Although dissociated neurones maintained prominent INaTs showing the properties expected for this current type, they appeared to be devoid of any INaR component. In 0 of 9 cells recorded in extracellular solution A and 12 cells recorded in solution B was a measurable INaR observed in response to the INaR activation protocol (Fig. 3B; see also Supplemental Fig. B, panel A). As the clamp control of INaT was most often imperfect in slices, but normally much better in dissociated neurones, it could be hypothesized that INaR is differently detected in the two neuronal preparations as a consequence of clamp artefacts. In particular, if the depolarizing pulse of the INaR activation protocol locally elicits an unclamped spike, instead of a well-clamped current, an extra depolarization could be generated in some region of the membrane, thus enhancing channel inactivation and the resurgence mechanism. Such an effect could make INaR emerge more clearly in the poorly clamped intact neurones than in the better-clamped dissociated cells. To compensate for such a possible source of error, in dissociated cells a modified INaR activation protocol was also run in which a double step pulse at +24.3 mV (2 ms) and −5.7 mV (17 ms) was applied to elicit INaT, instead of a single 19 ms step at −5.7 mV (see Supplemental Fig. B, panel B1). The step at +24.3 mV (a level similar to that of AP peak: see Fig. 2Aa) was delivered to mimic the extra depolarization that could be produced in intact neurones by an unclamped spike triggered by the depolarizing step at −5.7 mV. Also when commanding this protocol, however, no detectable INaR could be revealed in dissociated neurones (n = 7; see Supplemental Fig. B, panel B2).

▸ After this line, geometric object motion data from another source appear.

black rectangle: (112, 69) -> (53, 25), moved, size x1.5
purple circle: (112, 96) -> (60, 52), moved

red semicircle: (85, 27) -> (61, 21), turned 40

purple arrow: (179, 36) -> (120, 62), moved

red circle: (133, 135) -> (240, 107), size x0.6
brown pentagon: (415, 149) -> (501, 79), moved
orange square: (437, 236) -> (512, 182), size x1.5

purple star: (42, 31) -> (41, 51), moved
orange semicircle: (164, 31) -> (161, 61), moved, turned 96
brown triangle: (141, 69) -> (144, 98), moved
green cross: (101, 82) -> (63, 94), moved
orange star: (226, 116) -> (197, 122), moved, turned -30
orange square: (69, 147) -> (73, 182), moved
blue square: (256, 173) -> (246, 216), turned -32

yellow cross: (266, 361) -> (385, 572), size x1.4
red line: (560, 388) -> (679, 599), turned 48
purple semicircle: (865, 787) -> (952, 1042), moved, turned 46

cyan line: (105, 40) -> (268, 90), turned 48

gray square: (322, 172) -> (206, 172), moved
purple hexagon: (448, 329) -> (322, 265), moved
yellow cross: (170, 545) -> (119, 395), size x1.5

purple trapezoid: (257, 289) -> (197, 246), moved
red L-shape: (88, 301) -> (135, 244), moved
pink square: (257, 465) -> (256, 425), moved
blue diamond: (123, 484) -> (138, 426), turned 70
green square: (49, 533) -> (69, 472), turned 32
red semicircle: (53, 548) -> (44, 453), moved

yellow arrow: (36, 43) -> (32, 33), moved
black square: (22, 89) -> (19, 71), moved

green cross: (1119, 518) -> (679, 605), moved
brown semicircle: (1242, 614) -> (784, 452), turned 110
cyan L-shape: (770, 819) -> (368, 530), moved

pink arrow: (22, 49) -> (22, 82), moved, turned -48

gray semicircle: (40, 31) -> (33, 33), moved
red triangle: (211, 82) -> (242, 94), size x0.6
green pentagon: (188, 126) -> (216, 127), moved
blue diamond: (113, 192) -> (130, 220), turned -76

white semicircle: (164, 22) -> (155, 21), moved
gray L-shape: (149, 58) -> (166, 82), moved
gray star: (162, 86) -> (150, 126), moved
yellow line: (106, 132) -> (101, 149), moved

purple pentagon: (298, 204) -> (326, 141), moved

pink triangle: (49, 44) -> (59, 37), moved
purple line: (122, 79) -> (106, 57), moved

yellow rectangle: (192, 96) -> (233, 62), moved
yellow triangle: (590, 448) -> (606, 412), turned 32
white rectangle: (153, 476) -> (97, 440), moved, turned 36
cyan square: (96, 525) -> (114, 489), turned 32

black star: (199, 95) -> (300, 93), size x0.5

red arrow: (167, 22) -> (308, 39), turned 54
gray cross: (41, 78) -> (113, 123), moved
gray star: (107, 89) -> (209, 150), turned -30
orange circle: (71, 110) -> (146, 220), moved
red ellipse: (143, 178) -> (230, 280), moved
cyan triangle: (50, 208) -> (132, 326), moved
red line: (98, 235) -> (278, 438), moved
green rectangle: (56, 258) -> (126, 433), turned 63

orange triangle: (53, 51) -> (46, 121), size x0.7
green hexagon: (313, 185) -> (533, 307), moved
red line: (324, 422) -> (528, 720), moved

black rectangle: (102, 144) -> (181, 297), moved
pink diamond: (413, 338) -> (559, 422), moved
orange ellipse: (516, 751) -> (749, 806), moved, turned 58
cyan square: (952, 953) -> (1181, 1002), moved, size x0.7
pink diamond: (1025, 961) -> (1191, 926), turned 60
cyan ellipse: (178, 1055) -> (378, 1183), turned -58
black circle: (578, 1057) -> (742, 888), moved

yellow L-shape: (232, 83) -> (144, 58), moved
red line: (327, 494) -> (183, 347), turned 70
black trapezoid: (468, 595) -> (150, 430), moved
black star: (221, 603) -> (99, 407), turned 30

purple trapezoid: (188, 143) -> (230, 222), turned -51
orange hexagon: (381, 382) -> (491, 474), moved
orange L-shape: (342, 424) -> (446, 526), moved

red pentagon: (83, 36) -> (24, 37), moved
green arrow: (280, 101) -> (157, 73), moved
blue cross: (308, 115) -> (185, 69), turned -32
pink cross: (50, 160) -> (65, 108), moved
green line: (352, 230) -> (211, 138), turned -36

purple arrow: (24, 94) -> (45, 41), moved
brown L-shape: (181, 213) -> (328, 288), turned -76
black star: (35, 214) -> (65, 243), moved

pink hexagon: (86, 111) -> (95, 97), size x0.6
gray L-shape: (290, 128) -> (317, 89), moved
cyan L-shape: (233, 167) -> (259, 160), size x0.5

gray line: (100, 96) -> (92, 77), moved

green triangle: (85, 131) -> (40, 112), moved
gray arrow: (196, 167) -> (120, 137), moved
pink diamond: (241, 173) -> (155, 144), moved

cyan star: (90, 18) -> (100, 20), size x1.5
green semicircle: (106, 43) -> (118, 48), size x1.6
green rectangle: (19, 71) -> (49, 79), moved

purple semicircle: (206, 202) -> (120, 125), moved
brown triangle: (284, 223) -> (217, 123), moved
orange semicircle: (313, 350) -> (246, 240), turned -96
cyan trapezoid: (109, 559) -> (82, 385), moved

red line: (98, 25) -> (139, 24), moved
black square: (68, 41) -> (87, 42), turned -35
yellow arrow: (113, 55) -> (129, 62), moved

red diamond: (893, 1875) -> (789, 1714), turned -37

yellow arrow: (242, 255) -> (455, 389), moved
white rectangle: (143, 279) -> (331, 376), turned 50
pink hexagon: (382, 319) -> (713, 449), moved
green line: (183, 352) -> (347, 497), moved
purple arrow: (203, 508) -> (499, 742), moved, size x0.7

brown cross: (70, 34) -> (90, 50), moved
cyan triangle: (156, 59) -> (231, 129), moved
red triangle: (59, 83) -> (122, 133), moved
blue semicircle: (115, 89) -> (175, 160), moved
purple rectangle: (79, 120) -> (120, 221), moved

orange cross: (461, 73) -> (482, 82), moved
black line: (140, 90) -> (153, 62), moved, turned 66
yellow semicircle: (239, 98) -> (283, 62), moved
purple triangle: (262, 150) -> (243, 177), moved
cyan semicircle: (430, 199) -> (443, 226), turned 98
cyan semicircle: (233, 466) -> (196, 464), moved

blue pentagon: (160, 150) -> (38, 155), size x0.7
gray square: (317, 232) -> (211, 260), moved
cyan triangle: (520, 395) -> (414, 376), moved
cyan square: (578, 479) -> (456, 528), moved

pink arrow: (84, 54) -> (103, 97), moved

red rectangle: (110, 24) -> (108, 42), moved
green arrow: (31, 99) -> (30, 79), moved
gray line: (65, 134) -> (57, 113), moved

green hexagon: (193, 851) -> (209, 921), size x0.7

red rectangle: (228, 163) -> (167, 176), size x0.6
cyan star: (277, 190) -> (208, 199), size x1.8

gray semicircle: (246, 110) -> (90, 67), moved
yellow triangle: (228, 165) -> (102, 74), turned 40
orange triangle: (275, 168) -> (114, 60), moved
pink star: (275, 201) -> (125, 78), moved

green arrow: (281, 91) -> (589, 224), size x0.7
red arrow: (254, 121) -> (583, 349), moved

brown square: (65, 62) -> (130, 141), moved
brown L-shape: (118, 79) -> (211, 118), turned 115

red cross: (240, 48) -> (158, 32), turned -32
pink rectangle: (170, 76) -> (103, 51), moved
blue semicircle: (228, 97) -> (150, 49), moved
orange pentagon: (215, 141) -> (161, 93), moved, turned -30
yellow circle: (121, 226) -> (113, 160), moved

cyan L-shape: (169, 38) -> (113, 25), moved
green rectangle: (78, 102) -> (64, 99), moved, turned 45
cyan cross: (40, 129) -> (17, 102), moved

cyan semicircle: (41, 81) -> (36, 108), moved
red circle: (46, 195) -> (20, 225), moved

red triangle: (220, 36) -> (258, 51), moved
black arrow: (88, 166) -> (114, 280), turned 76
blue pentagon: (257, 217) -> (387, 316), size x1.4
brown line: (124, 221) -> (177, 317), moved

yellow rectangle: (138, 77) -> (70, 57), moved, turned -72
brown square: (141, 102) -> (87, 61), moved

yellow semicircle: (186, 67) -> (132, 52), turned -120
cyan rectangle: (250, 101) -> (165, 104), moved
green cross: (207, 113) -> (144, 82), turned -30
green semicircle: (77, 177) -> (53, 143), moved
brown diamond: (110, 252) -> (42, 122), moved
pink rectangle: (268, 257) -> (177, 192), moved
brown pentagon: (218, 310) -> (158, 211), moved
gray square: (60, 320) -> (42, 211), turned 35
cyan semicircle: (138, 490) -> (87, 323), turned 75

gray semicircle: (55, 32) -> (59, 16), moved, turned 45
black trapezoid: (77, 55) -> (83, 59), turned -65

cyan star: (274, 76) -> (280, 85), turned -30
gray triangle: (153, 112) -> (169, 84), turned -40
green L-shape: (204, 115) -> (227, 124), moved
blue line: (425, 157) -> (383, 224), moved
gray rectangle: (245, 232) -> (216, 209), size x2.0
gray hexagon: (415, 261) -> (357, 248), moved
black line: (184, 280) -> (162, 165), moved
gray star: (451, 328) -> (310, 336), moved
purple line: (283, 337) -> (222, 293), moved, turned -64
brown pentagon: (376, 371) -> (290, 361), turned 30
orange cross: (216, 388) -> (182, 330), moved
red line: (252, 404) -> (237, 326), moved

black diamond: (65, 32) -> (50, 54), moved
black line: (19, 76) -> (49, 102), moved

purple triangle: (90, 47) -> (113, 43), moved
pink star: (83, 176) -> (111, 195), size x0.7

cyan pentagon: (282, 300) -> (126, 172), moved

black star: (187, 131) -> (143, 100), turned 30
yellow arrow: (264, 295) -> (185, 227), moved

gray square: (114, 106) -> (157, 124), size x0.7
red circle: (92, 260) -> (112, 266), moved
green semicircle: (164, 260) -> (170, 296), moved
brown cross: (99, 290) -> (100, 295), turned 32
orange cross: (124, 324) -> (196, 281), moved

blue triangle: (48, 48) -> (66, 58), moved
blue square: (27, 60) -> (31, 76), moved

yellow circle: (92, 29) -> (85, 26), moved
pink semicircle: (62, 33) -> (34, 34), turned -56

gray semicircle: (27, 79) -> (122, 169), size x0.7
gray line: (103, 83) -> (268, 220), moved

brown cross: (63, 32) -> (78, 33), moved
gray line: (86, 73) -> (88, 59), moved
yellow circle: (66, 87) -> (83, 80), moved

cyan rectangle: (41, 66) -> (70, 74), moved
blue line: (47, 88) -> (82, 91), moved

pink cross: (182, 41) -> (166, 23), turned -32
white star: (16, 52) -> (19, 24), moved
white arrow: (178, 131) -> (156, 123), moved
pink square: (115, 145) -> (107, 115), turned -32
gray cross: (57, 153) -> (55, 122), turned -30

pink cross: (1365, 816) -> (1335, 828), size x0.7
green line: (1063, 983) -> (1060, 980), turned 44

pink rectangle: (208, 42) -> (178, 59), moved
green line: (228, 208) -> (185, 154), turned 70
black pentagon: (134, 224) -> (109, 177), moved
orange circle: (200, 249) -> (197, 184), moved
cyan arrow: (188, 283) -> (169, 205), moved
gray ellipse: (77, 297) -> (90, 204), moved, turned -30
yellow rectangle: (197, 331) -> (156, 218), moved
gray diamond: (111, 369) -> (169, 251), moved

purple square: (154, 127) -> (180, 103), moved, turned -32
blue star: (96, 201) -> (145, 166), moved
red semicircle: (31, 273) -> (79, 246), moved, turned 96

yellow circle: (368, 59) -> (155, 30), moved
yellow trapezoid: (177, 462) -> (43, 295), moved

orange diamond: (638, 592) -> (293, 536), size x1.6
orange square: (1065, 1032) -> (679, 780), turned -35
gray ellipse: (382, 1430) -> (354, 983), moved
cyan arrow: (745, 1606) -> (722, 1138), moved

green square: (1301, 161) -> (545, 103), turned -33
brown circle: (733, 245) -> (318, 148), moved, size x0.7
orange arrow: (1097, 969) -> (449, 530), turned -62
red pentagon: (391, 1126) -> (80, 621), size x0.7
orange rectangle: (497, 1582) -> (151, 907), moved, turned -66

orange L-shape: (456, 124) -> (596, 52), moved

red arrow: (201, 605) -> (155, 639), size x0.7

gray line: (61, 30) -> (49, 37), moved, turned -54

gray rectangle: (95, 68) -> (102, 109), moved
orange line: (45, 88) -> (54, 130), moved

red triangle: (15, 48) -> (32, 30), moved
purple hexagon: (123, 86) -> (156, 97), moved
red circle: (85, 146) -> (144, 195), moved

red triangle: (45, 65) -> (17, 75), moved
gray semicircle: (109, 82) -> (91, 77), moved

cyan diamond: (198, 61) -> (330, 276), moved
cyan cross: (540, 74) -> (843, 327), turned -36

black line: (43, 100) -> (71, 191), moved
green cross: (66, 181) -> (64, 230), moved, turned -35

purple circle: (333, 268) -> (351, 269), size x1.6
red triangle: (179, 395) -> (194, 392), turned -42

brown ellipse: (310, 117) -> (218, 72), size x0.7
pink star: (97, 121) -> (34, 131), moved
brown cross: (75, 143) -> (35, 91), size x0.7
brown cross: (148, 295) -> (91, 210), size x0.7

Three hypotheses can be considered to explain INaR absence in dissociated neurones: (1) the enzymatic treatment used for the dissociation procedure may modify Na+ channels making them unable to generate the INaR component; (2) the dissociation procedure may cause modifications of the intracellular environment affecting Na+ channels and resulting in INaR abolishment; (3) Na+ channels responsible for INaR generation may be specifically located in a membrane compartment that is lost after cell dissociation, i.e. the axon or distal dendrites. To test hypothesis 1, we used the same dissociation procedure adopted for PRC neurones to prepare dissociated Purkinje cells from cerebellar cortex, a cell type that provides a suitable positive control. Indeed, INaR is known to be present in Purkinje cells acutely isolated using a dissociation procedure different from the one we employed (Raman & Bean, 1997), as well as in excised patches from Purkinje cell somata (Grieco et al. 2002). We found that prominent INaR components were maintained in dissociated Purkinje cells (n = 8 out of 8 cells) (Fig. 3C). Average INaR peak amplitude was −269.5 ± 37.5 pA in absolute terms, and 0.045 ± 0.004 relative to peak INaT amplitude (n = 8). These results suggest that enzymatic alterations of Na+ channels are not responsible for INaR absence in dissociated PRC neurones.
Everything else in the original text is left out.